What is a mortgagee clause?
Throughout the mortgage process, you’ll notice many of the terms built into your agreement are designed to safeguard your creditor, also known as the mortgagee (you're the mortgagor). Part of each lender’s strategy for avoiding losses on a loan can be through a mortgagee clause, where your lender (the mortgagee) is granted with a few extra protections for their portion of the sales price.
What is a mortgageE clause?
A mortgagee clause protects your lender’s portion of the sales price by enacting a provisional agreement between the lender and a property insurance company. This specific type of clause shields the lender from significant losses in the event that the mortgaged property is damaged or destroyed.
These clauses are usually added as a stipulation of your homeowners insurance policy, a required expense for anyone who accepts a mortgage.
Homeowners insurance provides added security for both you and your lender against property damage or loss of personal belongings. In the event of a fire or natural disaster, this type of coverage would reimburse the homeowner for repairs to the home as well as any documented lost property. This coverage also protects the homeowner from legal liabilities should a property loss, injury or death occur on the land.
Reading through these policies might get a little confusing, so let’s make sure we get a few key terms straight. The “mortgagee” refers to your lender, or whoever is providing the financing to purchase the home. The “mortgagor” conversely, is whoever accepts that financing, or you as a buyer.
Most of the time, these property insurance policies include a mortgagee clause. If the property is damaged or destroyed, this clause obligates the insurance provider to provide payouts as long as the type of damage is covered by the policy.
If your home were to be destroyed in a fire, for example, the mortgagee clause guarantees that those losses are payable to your lender. Additionally, the clause grants continued lender coverage if the policy is voided by uninsured issues, such as neglect or deliberate destruction of the home. In those cases, the buyer would lose their right to any insurance payouts, while the lender can still recoup those losses.
Most commonly, mortgagee clauses are utilized following a foreclosure. If a buyer were to completely stop making their monthly mortgage payments, the lender would have the right to resell the home and make back their original loan.
However, if the property is foreclosed on and it is later discovered to be damaged in some way, the previous owner would no longer have a claim to the insurance payout. In this case, those payments would be directed to the lender so they can complete the necessary repairs before putting the property back up for sale.
Benefits of a mortgagee clause
While it might not seem like you get much from this stipulation, the mortgagee provision in your insurance policy significantly reduces the risk associated with financing a home purchase. Without this security, lenders wouldn’t be able to issue loans large enough for home purchases. By allowing a built in contingency plan, this clause lets your lender issue more loans with the confidence that their money is secure.
Loss payee vs. mortgagee clause
Most of the time, the loss payee and mortgagee both refer to the same party: your lender. Simply put, the loss payee is the individual or entity who the insurance company pays for damages in the event of a loss.
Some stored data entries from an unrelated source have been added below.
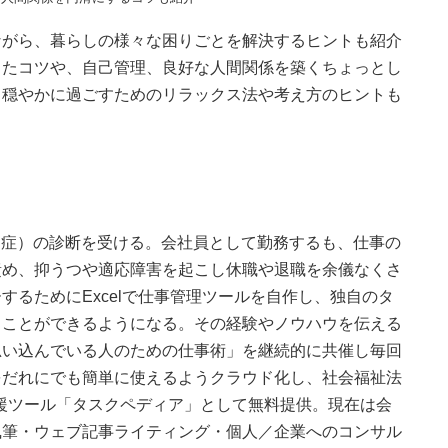
ながら、暮らしの様々な困りごとを解決するヒントも紹介
したコツや、自己管理、良好な人間関係を築くちょっとし
、穏やかに過ごすためのリラックス法や考え方のヒントも
動症）の診断を受ける。会社員として勤務するも、仕事の
責め、抑うつや適応障害を起こし休職や退職を余儀なくさ
するためにExcelで仕事管理ツールを自作し、独自のタ
くことができるようになる。その経験やノウハウを伝える
思い込んでいる人のための仕事術」を継続的に共催し毎回
をだれにでも簡単に使えるようクラウド化し、社会福祉法
支援ツール「タスクペディア」として無料提供。現在は会
執筆・ウェブ記事ライティング・個人／企業へのコンサル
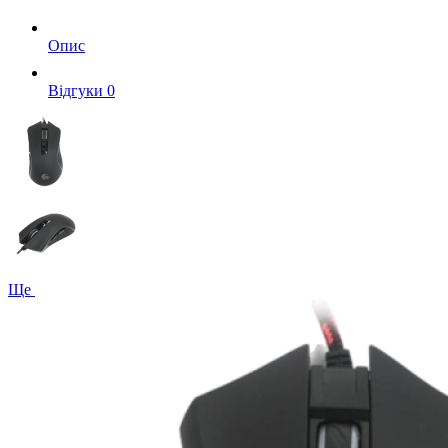
Опис
Вiдгуки
0
Ще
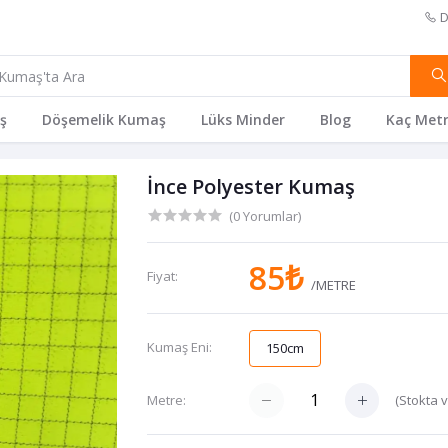
D
ş
Döşemelik Kumaş
Lüks Minder
Blog
Kaç Metr
İnce Polyester Kumaş
(0 Yorumlar)
85₺
Fiyat:
/METRE
Kumaş Eni:
150cm
(
Stokta 
Metre:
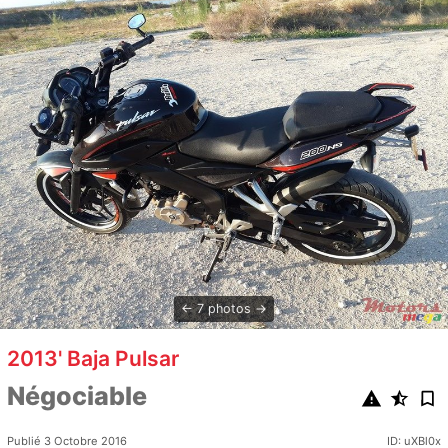
7 photos
2013' Baja Pulsar
Négociable
Publié 3 Octobre 2016
ID: uXBl0x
When filing with your insurance company, you’ll fill in the “loss payee” section with your lender’s information, such as the name, address and loan number for your mortgage. If you were to stop making insurance payments, the loss payee (your lender) would be notified and given the option to force-place a new policy with a different provider. The cost of this new policy would then be folded into your monthly mortgage payments.
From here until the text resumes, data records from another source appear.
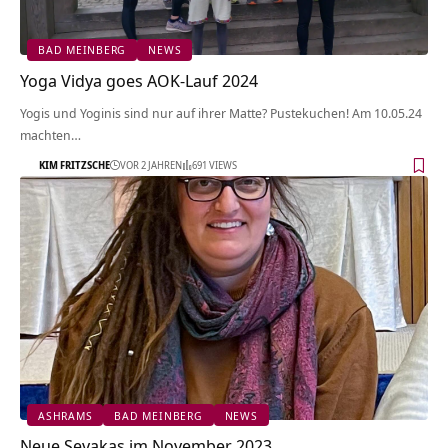
BAD MEINBERG
NEWS
Yoga Vidya goes AOK-Lauf 2024
Yogis und Yoginis sind nur auf ihrer Matte? Pustekuchen! Am 10.05.24
machten…
KIM FRITZSCHE
VOR 2 JAHREN
691 VIEWS
ASHRAMS
BAD MEINBERG
NEWS
Neue Sevakas im November 2023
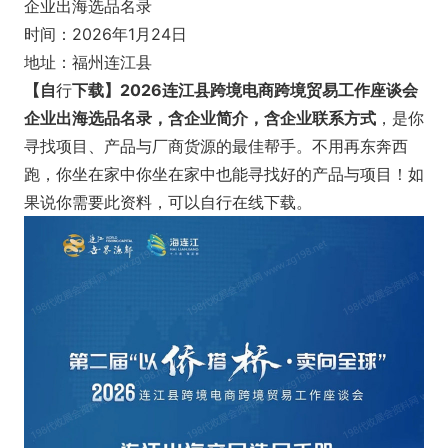
企业出海选品名录
时间：2026年1月24日
地址：福州连江县
【自
行
下载】2026连江县跨境电商跨境贸易工作座谈会
企业出海选品名录，含企业简介，含企业联系方式
，是你
寻找项目、产品与厂商货源的最佳帮手。不用再东奔西
跑，你坐在家中你坐在家中也能寻找好的产品与项目！如
果说你需要此资料，可以自行在线下载。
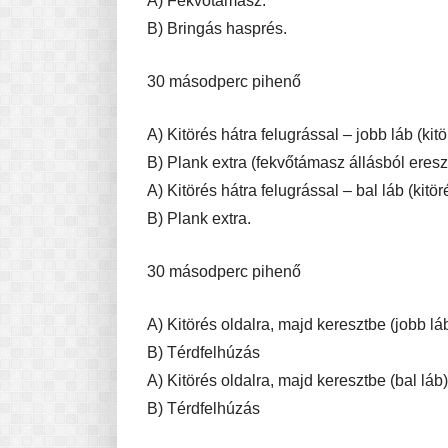
A) Fekvőtámasz.
B)
Bringás hasprés.
30 másodperc pihenő
A) Kitörés hátra felugrással – jobb láb (kit
B) Plank extra (fekvőtámasz állásból eresz
A)
Kitörés hátra felugrással – bal láb (kitö
B) Plank extra.
30 másodperc pihenő
A) Kitörés oldalra, majd keresztbe (jobb láb
B)
Térdfelhúzás
A) Kitörés oldalra, majd keresztbe (bal láb)
B) Térdfelhúzás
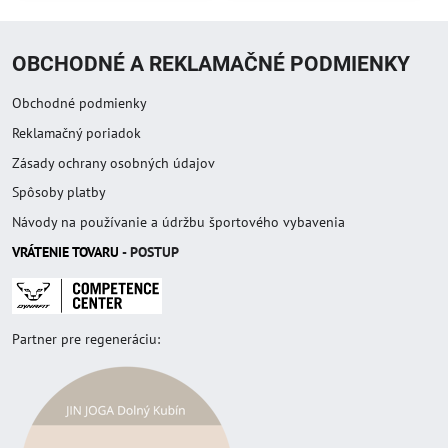
OBCHODNÉ A REKLAMAČNÉ PODMIENKY
Obchodné podmienky
Reklamačný poriadok
Zásady ochrany osobných údajov
Spôsoby platby
Návody na používanie a údržbu športového vybavenia
VRÁTENIE TOVAR
U
- POSTUP
Partner pre regeneráciu:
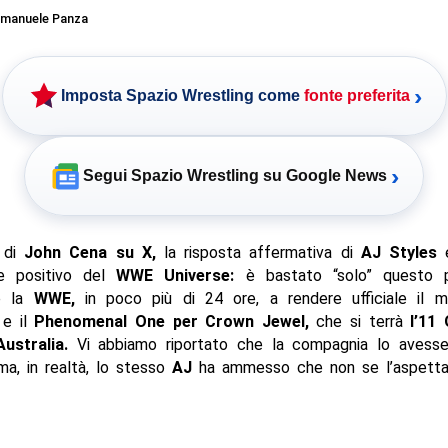
manuele Panza
›
Imposta Spazio Wrestling come
fonte preferita
›
Segui Spazio Wrestling su Google News
 di
John Cena su X,
la risposta affermativa di
AJ Styles
e
e positivo del
WWE Universe:
è bastato “solo” questo p
 la
WWE,
in poco più di 24 ore, a rendere ufficiale il m
 e il
Phenomenal One per Crown Jewel,
che si terrà
l’11
Australia.
Vi abbiamo riportato che la compagnia lo avesse 
a, in realtà, lo stesso
AJ
ha ammesso che non se l’aspetta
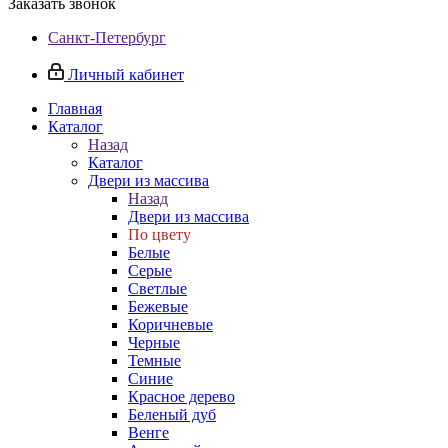
Заказать звонок
Санкт-Петербург
Личный кабинет
Главная
Каталог
Назад
Каталог
Двери из массива
Назад
Двери из массива
По цвету
Белые
Серые
Светлые
Бежевые
Коричневые
Черные
Темные
Синие
Красное дерево
Беленый дуб
Венге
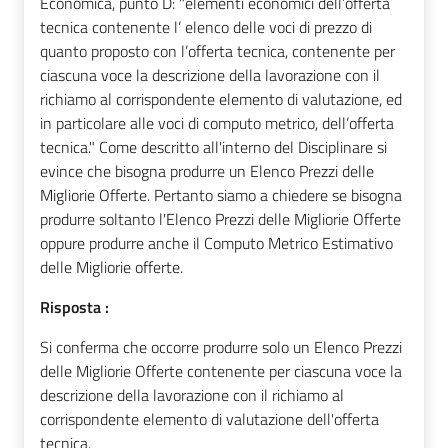
Economica, punto D: "elementi economici dell’offerta
tecnica contenente l’ elenco delle voci di prezzo di
quanto proposto con l’offerta tecnica, contenente per
ciascuna voce la descrizione della lavorazione con il
richiamo al corrispondente elemento di valutazione, ed
in particolare alle voci di computo metrico, dell’offerta
tecnica." Come descritto all'interno del Disciplinare si
evince che bisogna produrre un Elenco Prezzi delle
Migliorie Offerte. Pertanto siamo a chiedere se bisogna
produrre soltanto l'Elenco Prezzi delle Migliorie Offerte
oppure produrre anche il Computo Metrico Estimativo
delle Migliorie offerte.
Risposta :
Si conferma che occorre produrre solo un Elenco Prezzi
delle Migliorie Offerte contenente per ciascuna voce la
descrizione della lavorazione con il richiamo al
corrispondente elemento di valutazione dell'offerta
tecnica.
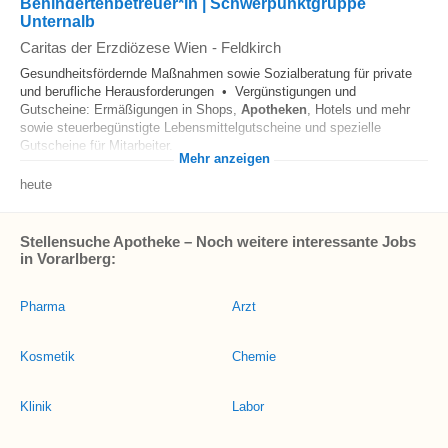
Behindertenbetreuer*in | Schwerpunktgruppe
Unternalb
Caritas der Erzdiözese Wien
-
Feldkirch
Gesundheitsfördernde Maßnahmen sowie Sozialberatung für private
und berufliche Herausforderungen • Vergünstigungen und
Gutscheine: Ermäßigungen in Shops,
Apotheken
, Hotels und mehr
sowie steuerbegünstigte Lebensmittelgutscheine und spezielle
Gutscheine für Mitarbeiter...
Mehr anzeigen
heute
Stellensuche Apotheke – Noch weitere interessante Jobs
in Vorarlberg:
Pharma
Arzt
Kosmetik
Chemie
Klinik
Labor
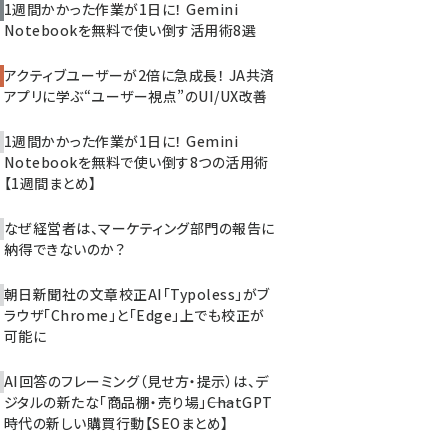
1週間かかった作業が1日に！ Gemini
Notebookを無料で使い倒す活用術8選
アクティブユーザーが2倍に急成長！ JA共済
アプリに学ぶ“ユーザー視点”のUI/UX改善
1週間かかった作業が1日に！ Gemini
Notebookを無料で使い倒す8つの活用術
【1週間まとめ】
なぜ経営者は、マーケティング部門の報告に
納得できないのか？
朝日新聞社の文章校正AI「Typoless」がブ
ラウザ「Chrome」と「Edge」上でも校正が
可能に
AI回答のフレーミング（見せ方・提示）は、デ
ジタルの新たな「商品棚・売り場」――ChatGPT
時代の新しい購買行動【SEOまとめ】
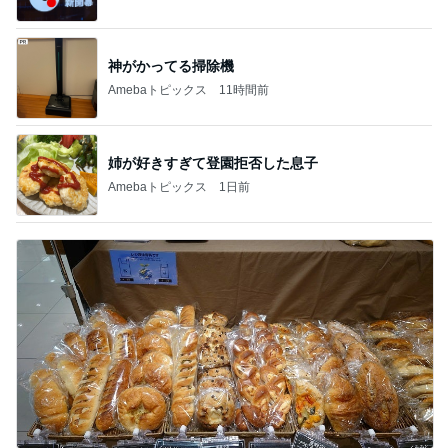
神がかってる掃除機
Amebaトピックス
11時間前
姉が好きすぎて登園拒否した息子
Amebaトピックス
1日前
What are the components of a mortgagee clause?
While the basics of a mortgagee clause might be a little more clear, there are still a few terms you'll find in the clause that could cause some confusion. Let's take a look at each of these components and how they related back to your lender:
- Lender protections
Lender protections in mortgagee clauses
As discussed earlier, the main purpose of a mortgagee clause is to provide a protective provision that helps ensure a return on your lender’s investment if the home is severely damaged or destroyed. Without this clause, your lender, or mortgagee, would incur significant losses by taking the full weight of a failed loan.
Thanks to these protections, lenders can operate with less risk and continue to provide financing for those looking to buy a home.
The added protections granted by a mortgagee clause also allows lenders to operate in the secondary mortgage market. ISAOA, or “its successors and/or assigns,” extends these protections to a separate institution should they decide to buy the loan.
Standing for “as their interests may appear,” ATIMA is another common component of mortgagee clauses. This stipulation once again extends the insurance policy’s coverage to any associated parties who would incur losses if a particular property was damaged or destroyed.
When you purchase a property, you aren’t the only one taking on risk. Your lender will want to make sure the money they’ve lent is safe and their collateral is protected.
As the buyer, it might not seem like the most important part of buying a home. However, without the mortgagee clause in place, applying for a mortgage might not even be possible. For a full-scope understanding of the mortgagee clause and how it applies to your loan specifically, be sure to speak to your loan officer or insurance agent.